Merlin take a good look at the file that I wrote a few years ago for converting wikitext markup into XML and which I have attached to this post. According to the documentation on the Wikimedia website there have been over 30 attempts to write a good library to replace the appalling mess of PHP that currently converts Wikipedia pages into HTML. By my reckoning I accomplished more in the program that I wrote for that purpose than anyone else has so far.
But that’s neither here nor there, the program was written in FLEX which is the GCC tool for processing regular expressions and it’s about as sophisticated as RE processing can get. I’ve also written complex and beautiful programs using POSIX RE’s, Advanced RE’s and Extended RE’s and their ilk in PostgreSQL, Perl and JavaScript, and regularly use Perl Compatible RE’s in my C programs. However in the case of the wikitext parser, I gave it up as a bad idea because although it worked well, it was turning into just as big a mess as the unmaintainable Wikimedia code that it was intended to replace.

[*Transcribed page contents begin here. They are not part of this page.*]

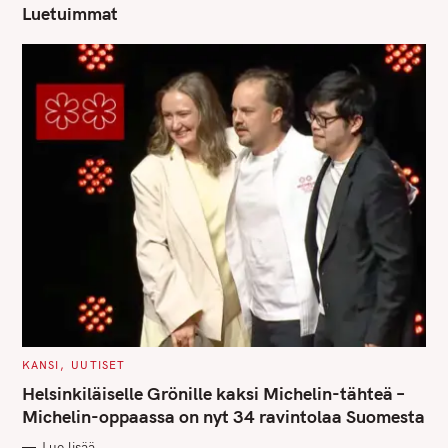
Luetuimmat
C
KANSI
UUTISET
A
T
Helsinkiläiselle Grönille kaksi Michelin-tähteä –
E
G
Michelin-oppaassa on nyt 34 ravintolaa Suomesta
O
R
Lue lisää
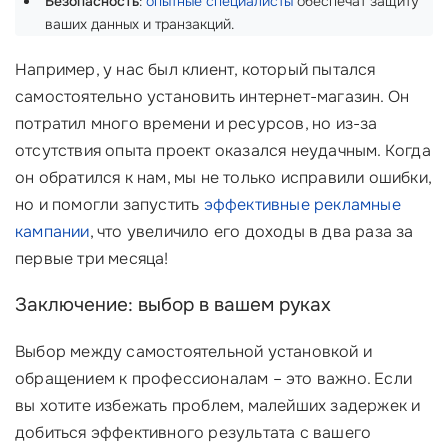
Безопасность
:
опытные специалисты
обеспечат защиту
ваших данных и транзакций.
Например, у нас был клиент, который пытался
самостоятельно установить интернет-магазин. Он
потратил много времени и ресурсов, но из-за
отсутствия опыта проект оказался неудачным. Когда
он обратился к нам, мы не только исправили ошибки,
но и помогли запустить
эффективные рекламные
кампании
, что увеличило его доходы в два раза за
первые три месяца!
Заключение: выбор в вашем руках
Выбор между самостоятельной установкой и
обращением к профессионалам – это важно. Если
вы хотите избежать проблем, малейших задержек и
добиться эффективного результата с вашего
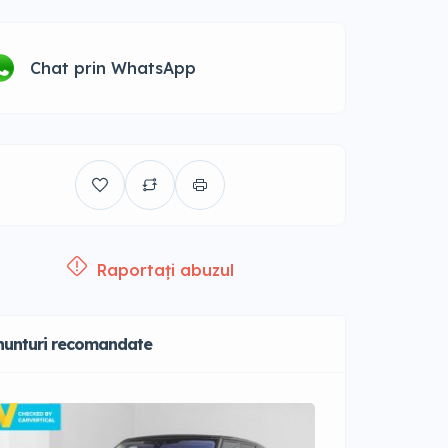
Chat prin WhatsApp
Raportați abuzul
nunturi recomandate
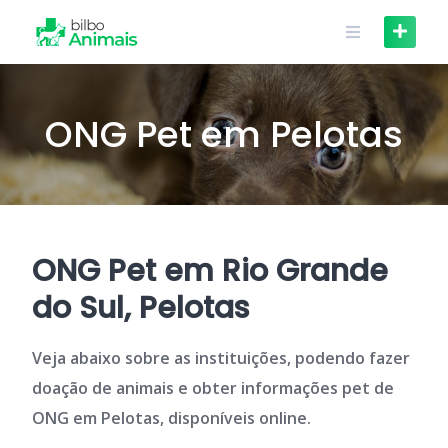
Skip
to
content
ONG Pet em Pelotas
ONG Pet em Rio Grande
do Sul, Pelotas
Veja abaixo sobre as instituições, podendo fazer
doação de animais e obter informações pet de
ONG em Pelotas, disponíveis online.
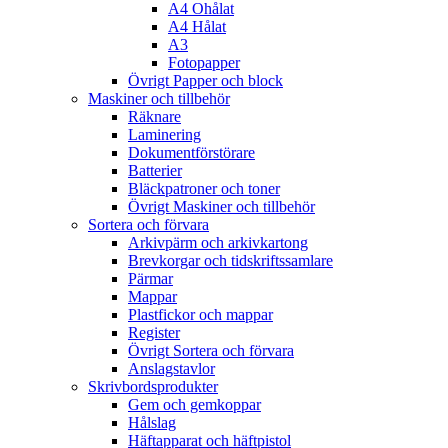
A4 Ohålat
A4 Hålat
A3
Fotopapper
Övrigt Papper och block
Maskiner och tillbehör
Räknare
Laminering
Dokumentförstörare
Batterier
Bläckpatroner och toner
Övrigt Maskiner och tillbehör
Sortera och förvara
Arkivpärm och arkivkartong
Brevkorgar och tidskriftssamlare
Pärmar
Mappar
Plastfickor och mappar
Register
Övrigt Sortera och förvara
Anslagstavlor
Skrivbordsprodukter
Gem och gemkoppar
Hålslag
Häftapparat och häftpistol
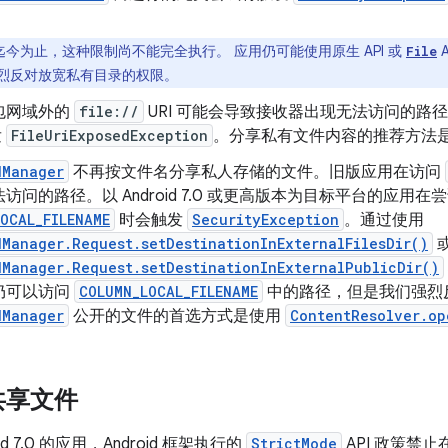
迄今为止，这种限制尚不能完全执行。 应用仍可能使用原生 API 或
File
烈反对放宽私有目录的权限。
包网域外的
file://
URI 可能会导致接收器出现无法访问的路
发
FileUriExposedException
。分享私有文件内容的推荐方法
dManager
不再按文件名分享私人存储的文件。旧版应用在访问
访问的路径。以 Android 7.0 或更高版本为目标平台的应用在
OCAL_FILENAME
时会触发
SecurityException
。通过使用
Manager.Request.setDestinationInExternalFilesDir()
Manager.Request.setDestinationInExternalPublicDir()
仍可以访问
COLUMN_LOCAL_FILENAME
中的路径，但是我们强烈
dManager
公开的文件的首选方式是使用
ContentResolver.op
共享文件
id 7.0 的应用，Android 框架执行的
StrictMode
API 政策禁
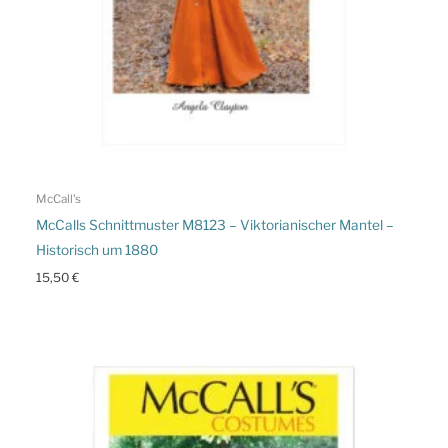
McCall's
McCalls Schnittmuster M8123 – Viktorianischer Mantel –
Historisch um 1880
15,50
€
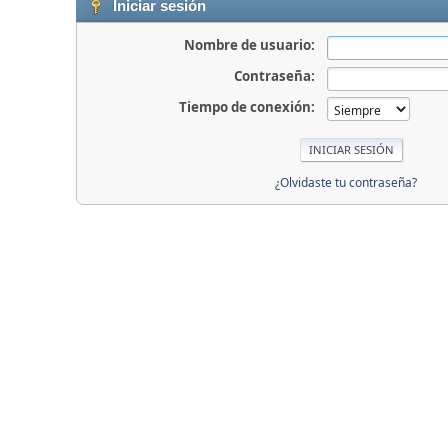
Iniciar sesión
Nombre de usuario:
Contraseña:
Tiempo de conexión:
¿Olvidaste tu contraseña?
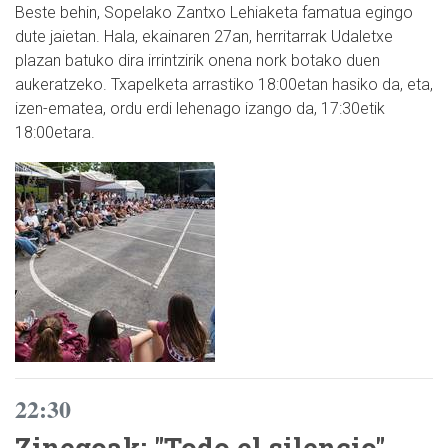
Beste behin, Sopelako Zantxo Lehiaketa famatua egingo
dute jaietan. Hala, ekainaren 27an, herritarrak Udaletxe
plazan batuko dira irrintzirik onena nork botako duen
aukeratzeko. Txapelketa arrastiko 18:00etan hasiko da, eta,
izen-ematea, ordu erdi lehenago izango da, 17:30etik
18:00etara.
22:30
Zinegoak: "Todo el silencio"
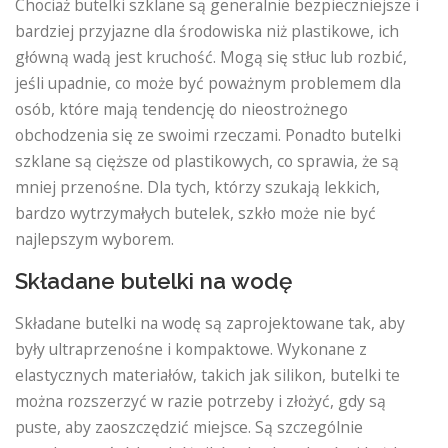
Chociaż butelki szklane są generalnie bezpieczniejsze i
bardziej przyjazne dla środowiska niż plastikowe, ich
główną wadą jest kruchość. Mogą się stłuc lub rozbić,
jeśli upadnie, co może być poważnym problemem dla
osób, które mają tendencję do nieostrożnego
obchodzenia się ze swoimi rzeczami. Ponadto butelki
szklane są cięższe od plastikowych, co sprawia, że ​​są
mniej przenośne. Dla tych, którzy szukają lekkich,
bardzo wytrzymałych butelek, szkło może nie być
najlepszym wyborem.
Składane butelki na wodę
Składane butelki na wodę są zaprojektowane tak, aby
były ultraprzenośne i kompaktowe. Wykonane z
elastycznych materiałów, takich jak silikon, butelki te
można rozszerzyć w razie potrzeby i złożyć, gdy są
puste, aby zaoszczędzić miejsce. Są szczególnie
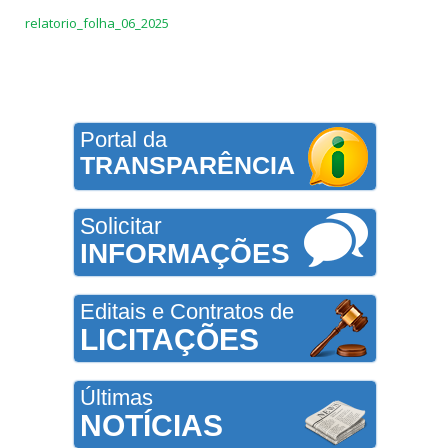
relatorio_folha_06_2025
Portal da
TRANSPARÊNCIA
Solicitar
INFORMAÇÕES
Editais e Contratos de
LICITAÇÕES
Últimas
NOTÍCIAS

To your credit, you’ve taken the trouble to do a bit of research to back up your claims. Unfortunately you have still not come up with anything to show that outside a very narrow range of applications, the use of regular expressions for complex parsing tasks isn’t doomed to fail, unless it is propped up by an ever growing tangle of bolted on (and more often than not) mutually incompatible kludges.
Most of those kludges “allow” you to hand code the complex operations that the computer ought to be able to code for you. It’s like having to get out of the car and walk to your destination when you should be able to drive all the way. Or maybe you don’t have a drivers licence yet and all you’re competent to do is back the car out of the garage. I’m going to go with that until you manage to prove otherwise.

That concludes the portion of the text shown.